Context Window Strategies in Agent Harnesses: Pi, OpenClaw, Claude Code, Letta, Alyx
The article analyzes how five Agent Harness frameworks—Pi, OpenClaw, Claude Code, Letta, and Alyx—handle context windows, file pagination, tool result limits, session pruning, and sub‑agent isolation, revealing convergent design patterns that treat the context as a managed memory system.

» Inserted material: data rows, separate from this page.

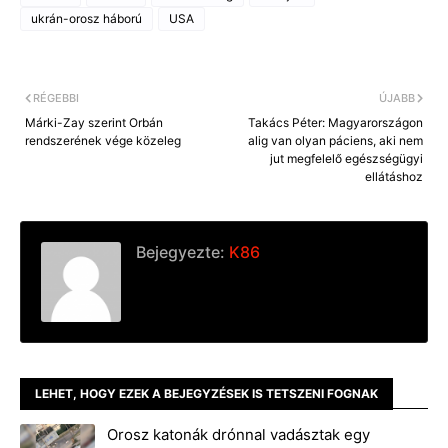
b
e
l
L
o
n
i
ukrán-orosz háború
USA
o
g
n
k
e
k
r
RÉGEBBI
ÚJABB
Márki-Zay szerint Orbán
Takács Péter: Magyarországon
rendszerének vége közeleg
alig van olyan páciens, aki nem
jut megfelelő egészségügyi
ellátáshoz
Bejegyezte:
K86
LEHET, HOGY EZEK A BEJEGYZÉSEK IS TETSZENI FOGNAK
Orosz katonák drónnal vadásztak egy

1 Context Window Management Is No Longer Just a Prompt Issue
Agent Harnesses face a core engineering problem: the context window is too small to hold everything a model might need to remember. As sessions grow, file reads expand, sub‑agents multiply, and tool outputs accumulate, the Harness must decide what stays in the work set, what gets compressed, and what is deferred for later retrieval.
2 Core Bet: Trust the Model to Manage Its Own Context
Each context‑management decision carries an assumption about model behavior. The key question is whether the Harness should actively constrain context usage or rely on the model to manage the budget correctly.
3 Large‑File Context Management
When a file is too large for the context window, all four Harnesses use offset and limit parameters to paginate reads.
3.1 Pi (pi‑mono)
Pi imposes a hard ceiling of 2,000 lines or 50 KB, whichever comes first, truncating from the head and appending a clear continuation prompt:
[Showing lines 1-2000 of 50000. Use offset=2001 to continue.]The tool also repeats the notice: “output is truncated to 2000 lines or 50KB. Use offset/limit for large files.” Pi’s approach is Harness‑first: the framework protects you before teaching the model how to paginate.
3.2 OpenClaw
OpenClaw inherits Pi’s 2,000‑line/50 KB truncation and adds limits for bootstrap files: a maximum of 12,000 characters per file and 60,000 characters total. When the bootstrap budget is exceeded, it keeps 75 % of the head and 25 % of the tail. Tool results have a separate budget of 16,000 characters or 30 % of the context window, whichever is smaller. If the tail appears important (e.g., errors, JSON closing brackets, “summary” keywords), OpenClaw switches to a head‑and‑tail retention mode; otherwise it keeps only the head.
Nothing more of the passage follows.